Читаем MiG Pilot: the Final Escape of Lt. Belenko полностью

The fighter base, he judged, artfully combined the authentically representative with the seductively phony embroidered to impress selected visitors like him. He was invited to inspect the fighters, F-4s, F-106s, and then one of the two he had been taught most to dread, the F-15. «Go ahead, sit in the cockpit,» Gregg said. «But if you fly away with one of these, they'll have my ass.» No question: the fighters were real enough, just as they had been described in the Soviet Union. Some attributes did surprise him. The electronic, fire control, armament, navigational, and certain other systems were much more sophisticated than he had been told, and the exterior surfaces of all the U.S. planes were smoother than those of the MiG-25. Essentially, though, they were what he expected: marvelous machines, but known machines.

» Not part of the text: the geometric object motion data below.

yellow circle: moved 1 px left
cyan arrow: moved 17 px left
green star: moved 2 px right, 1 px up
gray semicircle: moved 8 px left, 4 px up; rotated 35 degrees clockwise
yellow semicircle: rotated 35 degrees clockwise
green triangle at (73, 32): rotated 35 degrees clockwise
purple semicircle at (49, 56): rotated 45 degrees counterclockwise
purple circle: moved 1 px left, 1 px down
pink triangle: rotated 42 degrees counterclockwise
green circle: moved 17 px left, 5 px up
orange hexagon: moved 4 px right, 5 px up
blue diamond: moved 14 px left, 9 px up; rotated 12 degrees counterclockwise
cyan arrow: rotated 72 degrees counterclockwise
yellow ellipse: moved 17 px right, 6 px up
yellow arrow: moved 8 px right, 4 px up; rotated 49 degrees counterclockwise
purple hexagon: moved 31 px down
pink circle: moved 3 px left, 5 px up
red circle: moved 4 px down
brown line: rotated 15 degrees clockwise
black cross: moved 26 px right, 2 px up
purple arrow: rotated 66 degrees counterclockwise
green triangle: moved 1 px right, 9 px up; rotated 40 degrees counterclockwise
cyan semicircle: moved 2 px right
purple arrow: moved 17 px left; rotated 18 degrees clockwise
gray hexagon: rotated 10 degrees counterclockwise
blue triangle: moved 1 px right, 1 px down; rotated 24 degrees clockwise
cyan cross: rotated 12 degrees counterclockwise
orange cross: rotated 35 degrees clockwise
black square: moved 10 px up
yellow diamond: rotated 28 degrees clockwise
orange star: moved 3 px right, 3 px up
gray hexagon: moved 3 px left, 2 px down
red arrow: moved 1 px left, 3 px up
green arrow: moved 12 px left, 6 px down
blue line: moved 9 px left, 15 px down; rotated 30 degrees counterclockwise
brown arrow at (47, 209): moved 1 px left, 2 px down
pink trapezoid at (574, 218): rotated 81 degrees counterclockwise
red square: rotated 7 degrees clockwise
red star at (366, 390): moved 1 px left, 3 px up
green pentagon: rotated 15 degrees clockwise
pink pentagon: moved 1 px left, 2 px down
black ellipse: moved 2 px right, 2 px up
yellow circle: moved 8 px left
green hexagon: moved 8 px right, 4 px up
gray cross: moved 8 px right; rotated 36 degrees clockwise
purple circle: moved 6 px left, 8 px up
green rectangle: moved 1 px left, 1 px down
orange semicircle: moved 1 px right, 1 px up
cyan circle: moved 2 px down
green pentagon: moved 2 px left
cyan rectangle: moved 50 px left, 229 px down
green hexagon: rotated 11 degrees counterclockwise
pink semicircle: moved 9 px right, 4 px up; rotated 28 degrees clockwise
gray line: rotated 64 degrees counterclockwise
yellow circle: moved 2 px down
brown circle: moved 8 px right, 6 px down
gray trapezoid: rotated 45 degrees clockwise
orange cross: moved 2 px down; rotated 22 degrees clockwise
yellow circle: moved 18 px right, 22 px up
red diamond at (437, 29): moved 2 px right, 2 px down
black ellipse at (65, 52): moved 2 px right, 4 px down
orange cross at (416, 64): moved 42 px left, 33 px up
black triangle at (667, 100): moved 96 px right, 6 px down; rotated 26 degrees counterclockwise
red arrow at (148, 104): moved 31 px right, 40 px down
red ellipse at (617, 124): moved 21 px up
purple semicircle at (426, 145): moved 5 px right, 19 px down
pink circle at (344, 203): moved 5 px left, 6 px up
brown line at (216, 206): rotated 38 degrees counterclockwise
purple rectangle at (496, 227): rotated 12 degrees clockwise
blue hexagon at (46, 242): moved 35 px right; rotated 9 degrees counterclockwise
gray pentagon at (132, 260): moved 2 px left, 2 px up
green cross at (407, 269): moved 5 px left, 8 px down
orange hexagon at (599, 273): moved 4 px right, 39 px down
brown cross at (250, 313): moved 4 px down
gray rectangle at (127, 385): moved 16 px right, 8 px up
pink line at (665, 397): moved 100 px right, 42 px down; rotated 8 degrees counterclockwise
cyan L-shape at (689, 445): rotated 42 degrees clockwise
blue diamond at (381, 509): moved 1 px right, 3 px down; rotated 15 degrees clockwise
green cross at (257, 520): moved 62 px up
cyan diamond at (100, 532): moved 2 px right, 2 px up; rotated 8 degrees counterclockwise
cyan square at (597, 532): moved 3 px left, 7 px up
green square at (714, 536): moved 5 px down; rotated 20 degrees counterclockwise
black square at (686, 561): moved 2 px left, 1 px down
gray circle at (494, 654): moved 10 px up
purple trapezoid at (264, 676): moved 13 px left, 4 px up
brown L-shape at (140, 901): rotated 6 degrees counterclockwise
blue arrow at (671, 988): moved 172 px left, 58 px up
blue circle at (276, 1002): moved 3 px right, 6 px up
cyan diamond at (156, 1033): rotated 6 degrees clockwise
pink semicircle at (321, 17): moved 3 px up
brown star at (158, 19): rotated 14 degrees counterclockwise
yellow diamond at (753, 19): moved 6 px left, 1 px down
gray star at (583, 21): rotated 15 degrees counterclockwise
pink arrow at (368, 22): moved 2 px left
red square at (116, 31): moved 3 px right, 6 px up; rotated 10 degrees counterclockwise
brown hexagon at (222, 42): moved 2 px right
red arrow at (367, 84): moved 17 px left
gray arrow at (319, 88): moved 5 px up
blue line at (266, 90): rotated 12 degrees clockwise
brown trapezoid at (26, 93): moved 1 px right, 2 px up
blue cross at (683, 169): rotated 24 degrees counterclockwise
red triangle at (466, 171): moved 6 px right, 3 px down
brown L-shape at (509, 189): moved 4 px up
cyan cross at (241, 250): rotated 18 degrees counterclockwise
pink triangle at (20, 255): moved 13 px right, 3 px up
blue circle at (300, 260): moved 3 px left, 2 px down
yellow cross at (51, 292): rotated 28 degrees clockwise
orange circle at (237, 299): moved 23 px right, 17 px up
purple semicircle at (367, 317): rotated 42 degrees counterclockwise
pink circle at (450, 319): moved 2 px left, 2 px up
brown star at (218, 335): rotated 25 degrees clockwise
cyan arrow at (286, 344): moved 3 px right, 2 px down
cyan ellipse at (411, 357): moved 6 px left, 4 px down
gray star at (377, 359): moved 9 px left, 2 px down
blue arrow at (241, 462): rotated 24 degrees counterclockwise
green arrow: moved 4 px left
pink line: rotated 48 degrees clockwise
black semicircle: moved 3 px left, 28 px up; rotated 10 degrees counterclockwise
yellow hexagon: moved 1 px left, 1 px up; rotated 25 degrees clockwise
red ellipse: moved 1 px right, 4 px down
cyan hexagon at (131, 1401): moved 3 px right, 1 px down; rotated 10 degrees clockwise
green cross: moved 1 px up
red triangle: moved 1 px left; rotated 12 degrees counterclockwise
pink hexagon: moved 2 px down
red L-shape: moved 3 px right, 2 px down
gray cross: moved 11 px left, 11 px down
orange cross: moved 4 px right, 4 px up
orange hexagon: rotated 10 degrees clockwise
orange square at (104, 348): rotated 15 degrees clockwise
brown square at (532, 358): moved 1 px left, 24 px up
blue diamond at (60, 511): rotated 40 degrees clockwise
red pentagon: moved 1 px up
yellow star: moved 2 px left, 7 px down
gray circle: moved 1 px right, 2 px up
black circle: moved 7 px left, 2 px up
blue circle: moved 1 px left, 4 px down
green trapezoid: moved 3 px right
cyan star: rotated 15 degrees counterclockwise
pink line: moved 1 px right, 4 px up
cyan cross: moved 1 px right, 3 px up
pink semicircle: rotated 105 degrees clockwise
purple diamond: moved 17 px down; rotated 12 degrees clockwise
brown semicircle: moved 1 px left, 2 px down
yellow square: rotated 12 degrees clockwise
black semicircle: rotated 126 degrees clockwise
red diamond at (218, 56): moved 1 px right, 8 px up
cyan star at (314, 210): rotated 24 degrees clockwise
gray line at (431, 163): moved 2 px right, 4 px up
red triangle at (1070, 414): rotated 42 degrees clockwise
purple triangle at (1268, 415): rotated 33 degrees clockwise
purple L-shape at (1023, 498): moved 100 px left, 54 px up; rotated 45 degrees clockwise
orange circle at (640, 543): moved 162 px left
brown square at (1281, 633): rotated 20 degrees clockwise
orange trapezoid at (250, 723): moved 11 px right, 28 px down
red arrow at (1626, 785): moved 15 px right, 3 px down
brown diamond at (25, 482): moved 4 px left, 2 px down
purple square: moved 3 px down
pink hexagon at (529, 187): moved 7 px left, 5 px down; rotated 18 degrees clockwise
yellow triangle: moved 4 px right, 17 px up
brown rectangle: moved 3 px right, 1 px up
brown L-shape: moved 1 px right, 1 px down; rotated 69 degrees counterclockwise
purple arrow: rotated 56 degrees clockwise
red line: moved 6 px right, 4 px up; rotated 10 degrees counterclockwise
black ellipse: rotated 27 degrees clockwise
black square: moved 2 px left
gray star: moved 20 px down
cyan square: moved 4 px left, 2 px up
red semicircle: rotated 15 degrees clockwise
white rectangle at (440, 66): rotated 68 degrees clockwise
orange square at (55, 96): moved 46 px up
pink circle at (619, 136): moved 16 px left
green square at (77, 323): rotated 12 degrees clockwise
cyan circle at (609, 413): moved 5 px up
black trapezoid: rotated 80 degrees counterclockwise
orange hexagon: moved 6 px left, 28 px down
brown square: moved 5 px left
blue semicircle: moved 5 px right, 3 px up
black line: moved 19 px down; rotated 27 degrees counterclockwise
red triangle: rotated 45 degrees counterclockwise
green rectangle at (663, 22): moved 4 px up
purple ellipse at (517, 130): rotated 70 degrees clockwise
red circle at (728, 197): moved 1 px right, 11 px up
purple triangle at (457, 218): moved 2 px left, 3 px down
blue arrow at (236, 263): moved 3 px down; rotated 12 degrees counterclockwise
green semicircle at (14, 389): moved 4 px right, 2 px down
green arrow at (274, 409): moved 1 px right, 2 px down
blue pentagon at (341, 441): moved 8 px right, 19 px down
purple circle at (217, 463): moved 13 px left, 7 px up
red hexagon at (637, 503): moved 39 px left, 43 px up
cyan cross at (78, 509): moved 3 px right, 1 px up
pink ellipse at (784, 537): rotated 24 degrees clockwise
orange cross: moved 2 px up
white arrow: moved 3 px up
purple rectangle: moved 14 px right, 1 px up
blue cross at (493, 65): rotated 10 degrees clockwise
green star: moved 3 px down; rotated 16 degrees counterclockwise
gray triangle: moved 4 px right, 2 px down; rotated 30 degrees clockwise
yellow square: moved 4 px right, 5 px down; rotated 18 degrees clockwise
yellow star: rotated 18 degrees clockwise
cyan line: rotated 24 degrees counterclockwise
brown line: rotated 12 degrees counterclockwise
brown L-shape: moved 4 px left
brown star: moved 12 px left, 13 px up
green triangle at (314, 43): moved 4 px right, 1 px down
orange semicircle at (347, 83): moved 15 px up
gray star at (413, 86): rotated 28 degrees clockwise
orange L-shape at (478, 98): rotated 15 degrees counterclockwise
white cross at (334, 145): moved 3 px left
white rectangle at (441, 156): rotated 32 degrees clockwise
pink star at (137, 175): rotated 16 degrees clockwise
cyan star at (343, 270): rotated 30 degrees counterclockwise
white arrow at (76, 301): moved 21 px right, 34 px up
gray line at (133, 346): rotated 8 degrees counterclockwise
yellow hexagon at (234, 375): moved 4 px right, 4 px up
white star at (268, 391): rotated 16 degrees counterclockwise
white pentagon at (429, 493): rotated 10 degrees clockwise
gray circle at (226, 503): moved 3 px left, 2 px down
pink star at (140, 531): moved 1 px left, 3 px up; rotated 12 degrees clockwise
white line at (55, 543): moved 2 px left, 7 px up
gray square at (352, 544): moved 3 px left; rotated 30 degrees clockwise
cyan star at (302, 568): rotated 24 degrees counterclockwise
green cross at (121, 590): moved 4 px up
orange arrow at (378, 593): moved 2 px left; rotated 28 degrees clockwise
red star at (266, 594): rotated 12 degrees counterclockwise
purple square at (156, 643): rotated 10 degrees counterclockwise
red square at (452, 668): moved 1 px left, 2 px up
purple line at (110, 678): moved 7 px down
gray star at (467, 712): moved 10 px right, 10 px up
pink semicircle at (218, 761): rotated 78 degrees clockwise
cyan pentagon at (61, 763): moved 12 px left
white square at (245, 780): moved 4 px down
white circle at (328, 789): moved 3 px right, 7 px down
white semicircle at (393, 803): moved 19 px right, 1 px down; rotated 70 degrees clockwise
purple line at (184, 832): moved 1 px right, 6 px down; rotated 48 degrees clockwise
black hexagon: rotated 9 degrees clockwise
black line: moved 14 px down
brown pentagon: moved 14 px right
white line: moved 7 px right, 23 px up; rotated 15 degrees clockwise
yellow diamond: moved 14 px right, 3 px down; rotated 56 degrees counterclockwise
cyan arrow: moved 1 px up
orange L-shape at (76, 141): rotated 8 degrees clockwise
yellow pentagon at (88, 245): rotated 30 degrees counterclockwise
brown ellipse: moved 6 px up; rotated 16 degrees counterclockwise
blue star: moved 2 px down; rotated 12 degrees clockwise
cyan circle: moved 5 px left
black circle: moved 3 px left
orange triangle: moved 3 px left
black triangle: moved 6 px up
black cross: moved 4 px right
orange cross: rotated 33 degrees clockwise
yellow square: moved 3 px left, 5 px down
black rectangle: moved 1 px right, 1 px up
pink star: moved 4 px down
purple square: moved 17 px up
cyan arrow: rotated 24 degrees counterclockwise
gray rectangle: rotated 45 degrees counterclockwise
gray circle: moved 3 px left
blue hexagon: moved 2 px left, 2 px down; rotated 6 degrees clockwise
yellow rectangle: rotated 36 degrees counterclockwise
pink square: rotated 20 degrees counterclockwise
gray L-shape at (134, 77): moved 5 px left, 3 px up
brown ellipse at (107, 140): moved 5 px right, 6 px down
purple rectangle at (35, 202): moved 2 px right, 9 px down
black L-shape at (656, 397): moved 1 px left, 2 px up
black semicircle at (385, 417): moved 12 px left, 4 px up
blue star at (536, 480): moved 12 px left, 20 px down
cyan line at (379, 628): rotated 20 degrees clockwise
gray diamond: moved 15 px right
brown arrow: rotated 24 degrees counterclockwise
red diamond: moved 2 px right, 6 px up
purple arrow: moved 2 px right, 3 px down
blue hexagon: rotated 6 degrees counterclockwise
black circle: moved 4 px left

The clubs for enlisted personnel, noncommissioned officers, and officers, with their various rooms for dining, dancing, drinking, reading, pool, Ping-Pong, cards, and chess; the athletic fields, gymnasiums, swimming pools, tennis courts; the theater — they might be real.

«How can you afford to spend so much on people rather than weapons?»

«How can we afford not to?» responded the fighter-base commander, a colonel, who was escorting them. «The best weapons in the world are no good unless you have people willing and able to man them.»

That's right, absolutely right. That's what I was trying to tell the Party.

The base commander told Belenko that the Air Force wished to give him an American flight suit as a memento of the visit. Never had he admired any apparel so much. Although made of synthetics, it was silken and flexible in feel, light, yet warm. «You make a fine-looking American pilot,» Gregg said, as Belenko looked at himself in the dark green suit before a mirror.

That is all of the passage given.